Nothing but the lines from the one that contains "reklamácie, otázky či" through the end of the data should be reproduced, and each must match exactly.

- [Dataset excerpts]:
= = = = =

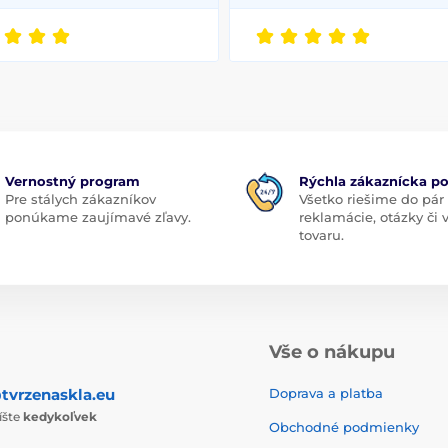
Vernostný program
Rýchla zákaznícka p
Pre stálych zákazníkov
Všetko riešime do pár
ponúkame zaujímavé zľavy.
reklamácie, otázky či
tovaru.
Vše o nákupu
tvrzenaskla.eu
Doprava a platba
íšte
kedykoľvek
Obchodné podmienky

= = = = =

- [Answer area]:
reklamácie, otázky či
tovaru.
Vše o nákupu
tvrzenaskla.eu
Doprava a platba
íšte
kedykoľvek
Obchodné podmienky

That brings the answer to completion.